*Exercise details:* Copy exactly the lines of the material below that run from the one containing "Заказать обратный" through the one containing "NOTICIAS DE PRENSA". Copy no other lines.

————

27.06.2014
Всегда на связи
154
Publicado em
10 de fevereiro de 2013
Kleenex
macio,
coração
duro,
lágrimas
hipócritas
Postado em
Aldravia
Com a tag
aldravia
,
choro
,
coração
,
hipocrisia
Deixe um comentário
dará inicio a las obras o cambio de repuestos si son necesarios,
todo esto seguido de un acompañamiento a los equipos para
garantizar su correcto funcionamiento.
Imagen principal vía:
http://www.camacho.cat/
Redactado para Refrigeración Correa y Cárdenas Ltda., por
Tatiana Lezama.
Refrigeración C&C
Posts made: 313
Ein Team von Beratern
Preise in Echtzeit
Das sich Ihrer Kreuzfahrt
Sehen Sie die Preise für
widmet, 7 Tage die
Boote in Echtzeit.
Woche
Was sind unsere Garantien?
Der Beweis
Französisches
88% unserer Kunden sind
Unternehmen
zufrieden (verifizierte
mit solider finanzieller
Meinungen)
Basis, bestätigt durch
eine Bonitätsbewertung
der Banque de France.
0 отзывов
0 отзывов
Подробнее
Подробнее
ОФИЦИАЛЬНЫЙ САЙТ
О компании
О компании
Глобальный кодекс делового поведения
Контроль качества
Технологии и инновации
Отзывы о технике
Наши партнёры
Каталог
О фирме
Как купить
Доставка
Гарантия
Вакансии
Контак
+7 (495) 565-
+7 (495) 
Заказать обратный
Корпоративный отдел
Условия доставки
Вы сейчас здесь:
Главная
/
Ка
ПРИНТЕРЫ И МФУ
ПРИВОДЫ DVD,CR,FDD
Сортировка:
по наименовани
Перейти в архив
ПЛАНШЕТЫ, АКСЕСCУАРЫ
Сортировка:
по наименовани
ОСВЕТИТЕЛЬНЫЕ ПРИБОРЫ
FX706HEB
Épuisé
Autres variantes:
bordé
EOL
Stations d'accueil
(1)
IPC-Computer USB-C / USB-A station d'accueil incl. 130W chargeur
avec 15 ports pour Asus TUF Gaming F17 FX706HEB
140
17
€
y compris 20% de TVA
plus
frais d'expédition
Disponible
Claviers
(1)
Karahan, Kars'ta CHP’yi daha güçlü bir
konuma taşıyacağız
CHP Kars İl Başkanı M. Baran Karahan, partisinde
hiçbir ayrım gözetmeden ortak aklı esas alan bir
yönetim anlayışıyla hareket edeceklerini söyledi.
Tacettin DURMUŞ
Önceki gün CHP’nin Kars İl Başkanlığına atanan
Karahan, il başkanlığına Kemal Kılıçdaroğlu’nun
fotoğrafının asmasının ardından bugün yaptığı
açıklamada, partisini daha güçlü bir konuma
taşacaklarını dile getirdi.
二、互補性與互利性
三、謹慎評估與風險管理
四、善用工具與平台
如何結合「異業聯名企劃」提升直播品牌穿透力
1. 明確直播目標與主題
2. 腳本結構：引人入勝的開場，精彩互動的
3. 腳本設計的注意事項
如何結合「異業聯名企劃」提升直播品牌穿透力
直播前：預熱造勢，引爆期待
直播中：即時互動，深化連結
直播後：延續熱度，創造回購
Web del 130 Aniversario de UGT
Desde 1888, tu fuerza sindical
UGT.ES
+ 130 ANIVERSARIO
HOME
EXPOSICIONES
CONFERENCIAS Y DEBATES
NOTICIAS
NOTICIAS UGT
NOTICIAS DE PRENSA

————

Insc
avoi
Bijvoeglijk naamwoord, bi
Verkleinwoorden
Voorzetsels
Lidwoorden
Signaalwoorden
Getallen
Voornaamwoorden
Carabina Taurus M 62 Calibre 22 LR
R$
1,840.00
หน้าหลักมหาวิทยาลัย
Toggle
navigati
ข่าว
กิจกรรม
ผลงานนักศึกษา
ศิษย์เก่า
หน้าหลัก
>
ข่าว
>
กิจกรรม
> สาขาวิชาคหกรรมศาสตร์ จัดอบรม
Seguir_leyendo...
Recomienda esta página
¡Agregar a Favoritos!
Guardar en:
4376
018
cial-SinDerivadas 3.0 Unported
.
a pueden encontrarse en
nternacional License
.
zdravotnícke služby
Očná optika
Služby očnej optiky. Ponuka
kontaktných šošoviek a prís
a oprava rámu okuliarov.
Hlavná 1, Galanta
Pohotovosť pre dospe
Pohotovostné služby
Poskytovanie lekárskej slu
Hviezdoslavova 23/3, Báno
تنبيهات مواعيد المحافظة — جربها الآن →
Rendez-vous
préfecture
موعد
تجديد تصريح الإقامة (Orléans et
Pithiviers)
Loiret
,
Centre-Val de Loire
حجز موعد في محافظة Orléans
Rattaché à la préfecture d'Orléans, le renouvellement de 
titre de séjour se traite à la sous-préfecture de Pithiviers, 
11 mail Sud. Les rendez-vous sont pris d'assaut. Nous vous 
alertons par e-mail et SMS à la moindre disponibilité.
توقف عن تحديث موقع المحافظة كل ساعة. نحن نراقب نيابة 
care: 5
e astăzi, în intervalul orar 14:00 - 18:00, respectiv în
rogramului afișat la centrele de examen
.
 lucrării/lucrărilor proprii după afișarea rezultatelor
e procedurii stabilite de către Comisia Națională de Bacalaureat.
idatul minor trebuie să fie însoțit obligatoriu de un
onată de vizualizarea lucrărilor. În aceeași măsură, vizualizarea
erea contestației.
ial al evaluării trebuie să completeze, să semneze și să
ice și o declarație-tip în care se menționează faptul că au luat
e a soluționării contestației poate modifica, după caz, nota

————

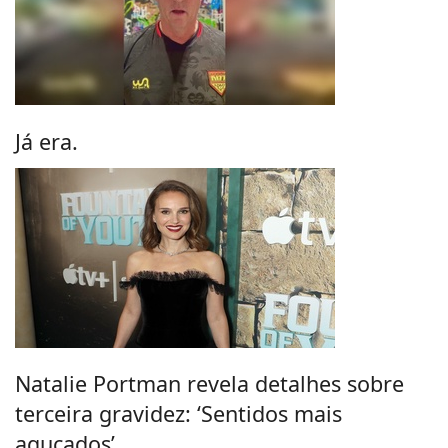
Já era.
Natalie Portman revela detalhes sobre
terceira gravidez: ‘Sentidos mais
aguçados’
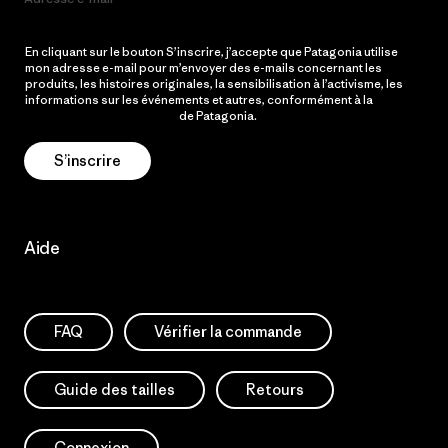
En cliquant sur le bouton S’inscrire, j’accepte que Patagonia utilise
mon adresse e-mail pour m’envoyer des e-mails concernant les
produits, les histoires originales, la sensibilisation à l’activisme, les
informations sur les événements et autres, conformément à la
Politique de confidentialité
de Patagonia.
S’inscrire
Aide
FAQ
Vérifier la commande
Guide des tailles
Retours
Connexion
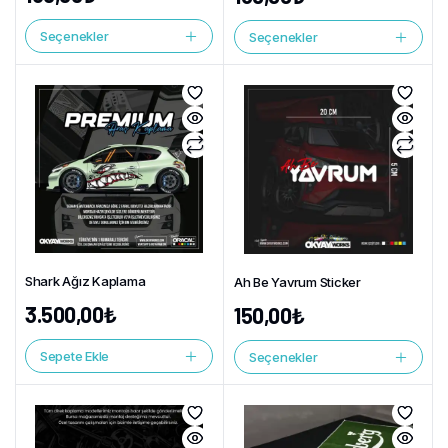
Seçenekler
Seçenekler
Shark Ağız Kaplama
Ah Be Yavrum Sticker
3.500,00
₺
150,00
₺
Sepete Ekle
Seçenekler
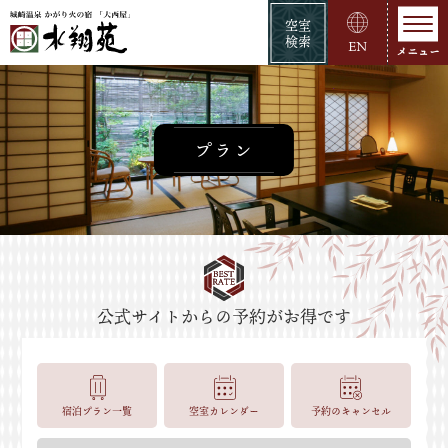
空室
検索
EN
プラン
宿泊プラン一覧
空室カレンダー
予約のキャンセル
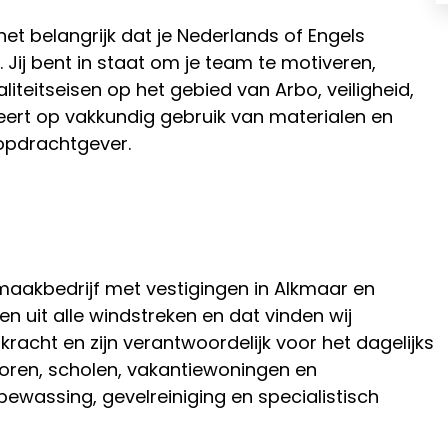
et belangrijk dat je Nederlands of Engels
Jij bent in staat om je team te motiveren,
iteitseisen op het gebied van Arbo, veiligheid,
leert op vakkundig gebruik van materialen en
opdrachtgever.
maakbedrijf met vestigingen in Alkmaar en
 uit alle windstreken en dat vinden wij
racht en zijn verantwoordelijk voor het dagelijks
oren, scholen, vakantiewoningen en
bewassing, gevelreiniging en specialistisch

————

*Written answer:*
Заказать обратный
Корпоративный отдел
Условия доставки
Вы сейчас здесь:
Главная
/
Ка
ПРИНТЕРЫ И МФУ
ПРИВОДЫ DVD,CR,FDD
Сортировка:
по наименовани
Перейти в архив
ПЛАНШЕТЫ, АКСЕСCУАРЫ
Сортировка:
по наименовани
ОСВЕТИТЕЛЬНЫЕ ПРИБОРЫ
FX706HEB
Épuisé
Autres variantes:
bordé
EOL
Stations d'accueil
(1)
IPC-Computer USB-C / USB-A station d'accueil incl. 130W chargeur
avec 15 ports pour Asus TUF Gaming F17 FX706HEB
140
17
€
y compris 20% de TVA
plus
frais d'expédition
Disponible
Claviers
(1)
Karahan, Kars'ta CHP’yi daha güçlü bir
konuma taşıyacağız
CHP Kars İl Başkanı M. Baran Karahan, partisinde
hiçbir ayrım gözetmeden ortak aklı esas alan bir
yönetim anlayışıyla hareket edeceklerini söyledi.
Tacettin DURMUŞ
Önceki gün CHP’nin Kars İl Başkanlığına atanan
Karahan, il başkanlığına Kemal Kılıçdaroğlu’nun
fotoğrafının asmasının ardından bugün yaptığı
açıklamada, partisini daha güçlü bir konuma
taşacaklarını dile getirdi.
二、互補性與互利性
三、謹慎評估與風險管理
四、善用工具與平台
如何結合「異業聯名企劃」提升直播品牌穿透力
1. 明確直播目標與主題
2. 腳本結構：引人入勝的開場，精彩互動的
3. 腳本設計的注意事項
如何結合「異業聯名企劃」提升直播品牌穿透力
直播前：預熱造勢，引爆期待
直播中：即時互動，深化連結
直播後：延續熱度，創造回購
Web del 130 Aniversario de UGT
Desde 1888, tu fuerza sindical
UGT.ES
+ 130 ANIVERSARIO
HOME
EXPOSICIONES
CONFERENCIAS Y DEBATES
NOTICIAS
NOTICIAS UGT
NOTICIAS DE PRENSA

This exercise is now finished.